» What to do: Within the entries below, the lines from the one with "modern bir yeniden sahnelenmesidir." through the one with "Lectura y trabajo de casa." are to be set down exactly, both ends kept.

Stored dataset items:
-*-*-
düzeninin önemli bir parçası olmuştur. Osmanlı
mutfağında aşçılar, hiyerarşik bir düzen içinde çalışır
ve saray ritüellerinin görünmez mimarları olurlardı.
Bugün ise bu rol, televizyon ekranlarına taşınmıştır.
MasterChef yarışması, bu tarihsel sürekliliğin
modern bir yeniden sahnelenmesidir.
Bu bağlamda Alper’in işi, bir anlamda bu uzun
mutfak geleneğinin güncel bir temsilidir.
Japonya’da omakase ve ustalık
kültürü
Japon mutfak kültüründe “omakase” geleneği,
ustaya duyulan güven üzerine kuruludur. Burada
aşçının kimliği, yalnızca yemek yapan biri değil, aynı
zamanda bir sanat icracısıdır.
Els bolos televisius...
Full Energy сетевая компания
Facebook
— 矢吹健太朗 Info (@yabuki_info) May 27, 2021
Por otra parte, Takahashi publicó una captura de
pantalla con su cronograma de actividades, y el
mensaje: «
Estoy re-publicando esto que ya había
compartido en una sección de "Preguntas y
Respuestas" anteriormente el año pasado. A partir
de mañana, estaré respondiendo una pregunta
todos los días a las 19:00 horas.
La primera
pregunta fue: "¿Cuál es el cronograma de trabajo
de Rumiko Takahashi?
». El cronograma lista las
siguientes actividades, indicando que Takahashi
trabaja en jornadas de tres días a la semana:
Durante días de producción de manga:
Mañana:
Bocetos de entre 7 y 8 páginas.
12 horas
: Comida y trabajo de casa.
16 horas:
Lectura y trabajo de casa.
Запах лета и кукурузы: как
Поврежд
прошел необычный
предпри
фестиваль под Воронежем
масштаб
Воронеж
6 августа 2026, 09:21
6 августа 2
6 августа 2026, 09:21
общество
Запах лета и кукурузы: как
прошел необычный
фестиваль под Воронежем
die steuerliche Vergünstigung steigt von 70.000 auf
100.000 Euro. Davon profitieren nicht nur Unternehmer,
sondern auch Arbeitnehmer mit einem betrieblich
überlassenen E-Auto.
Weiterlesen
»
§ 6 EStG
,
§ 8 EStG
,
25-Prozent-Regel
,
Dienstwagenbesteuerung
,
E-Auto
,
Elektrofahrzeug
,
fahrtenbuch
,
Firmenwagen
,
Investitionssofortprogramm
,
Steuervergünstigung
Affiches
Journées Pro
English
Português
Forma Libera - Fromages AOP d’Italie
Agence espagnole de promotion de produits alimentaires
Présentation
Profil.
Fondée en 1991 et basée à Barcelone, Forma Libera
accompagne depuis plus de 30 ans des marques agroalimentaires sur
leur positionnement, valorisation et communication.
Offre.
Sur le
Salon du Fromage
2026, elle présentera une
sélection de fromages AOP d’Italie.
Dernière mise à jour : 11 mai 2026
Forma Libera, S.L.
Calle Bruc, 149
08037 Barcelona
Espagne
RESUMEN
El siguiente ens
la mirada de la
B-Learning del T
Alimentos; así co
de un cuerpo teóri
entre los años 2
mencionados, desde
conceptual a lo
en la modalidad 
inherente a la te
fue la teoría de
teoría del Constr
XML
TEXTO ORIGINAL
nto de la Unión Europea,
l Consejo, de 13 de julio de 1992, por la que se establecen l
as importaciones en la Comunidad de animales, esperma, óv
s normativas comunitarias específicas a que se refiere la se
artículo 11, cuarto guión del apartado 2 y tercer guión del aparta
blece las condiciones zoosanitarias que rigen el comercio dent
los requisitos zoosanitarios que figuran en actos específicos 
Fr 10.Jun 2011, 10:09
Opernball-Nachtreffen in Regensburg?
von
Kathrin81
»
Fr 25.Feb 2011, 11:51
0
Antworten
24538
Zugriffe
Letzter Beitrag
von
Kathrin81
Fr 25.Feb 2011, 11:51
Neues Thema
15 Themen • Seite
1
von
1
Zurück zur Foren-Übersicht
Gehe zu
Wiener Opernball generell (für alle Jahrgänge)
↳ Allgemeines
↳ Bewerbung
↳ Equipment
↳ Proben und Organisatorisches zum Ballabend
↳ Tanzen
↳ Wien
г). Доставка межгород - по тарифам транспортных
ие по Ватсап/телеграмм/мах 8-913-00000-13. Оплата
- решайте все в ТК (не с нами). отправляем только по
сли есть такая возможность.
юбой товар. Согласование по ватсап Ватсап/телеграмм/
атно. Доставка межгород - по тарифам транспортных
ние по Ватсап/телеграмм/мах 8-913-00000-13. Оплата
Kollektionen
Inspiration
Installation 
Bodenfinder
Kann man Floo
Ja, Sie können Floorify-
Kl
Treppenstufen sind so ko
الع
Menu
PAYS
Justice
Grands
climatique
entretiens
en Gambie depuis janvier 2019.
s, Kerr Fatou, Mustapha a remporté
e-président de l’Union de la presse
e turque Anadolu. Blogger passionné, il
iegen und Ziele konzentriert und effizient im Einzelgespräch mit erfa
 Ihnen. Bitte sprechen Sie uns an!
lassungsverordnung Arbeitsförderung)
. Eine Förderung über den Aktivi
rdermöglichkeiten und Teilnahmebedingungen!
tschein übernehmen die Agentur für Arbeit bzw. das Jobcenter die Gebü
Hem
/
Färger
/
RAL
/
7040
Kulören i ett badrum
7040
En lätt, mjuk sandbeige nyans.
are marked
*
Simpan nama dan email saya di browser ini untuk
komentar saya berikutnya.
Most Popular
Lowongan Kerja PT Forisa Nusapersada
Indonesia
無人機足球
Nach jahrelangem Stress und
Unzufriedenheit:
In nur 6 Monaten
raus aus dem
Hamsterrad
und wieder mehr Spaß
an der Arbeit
-*-*-
» Response box:
modern bir yeniden sahnelenmesidir.
Bu bağlamda Alper’in işi, bir anlamda bu uzun
mutfak geleneğinin güncel bir temsilidir.
Japonya’da omakase ve ustalık
kültürü
Japon mutfak kültüründe “omakase” geleneği,
ustaya duyulan güven üzerine kuruludur. Burada
aşçının kimliği, yalnızca yemek yapan biri değil, aynı
zamanda bir sanat icracısıdır.
Els bolos televisius...
Full Energy сетевая компания
Facebook
— 矢吹健太朗 Info (@yabuki_info) May 27, 2021
Por otra parte, Takahashi publicó una captura de
pantalla con su cronograma de actividades, y el
mensaje: «
Estoy re-publicando esto que ya había
compartido en una sección de "Preguntas y
Respuestas" anteriormente el año pasado. A partir
de mañana, estaré respondiendo una pregunta
todos los días a las 19:00 horas.
La primera
pregunta fue: "¿Cuál es el cronograma de trabajo
de Rumiko Takahashi?
». El cronograma lista las
siguientes actividades, indicando que Takahashi
trabaja en jornadas de tres días a la semana:
Durante días de producción de manga:
Mañana:
Bocetos de entre 7 y 8 páginas.
12 horas
: Comida y trabajo de casa.
16 horas:
Lectura y trabajo de casa.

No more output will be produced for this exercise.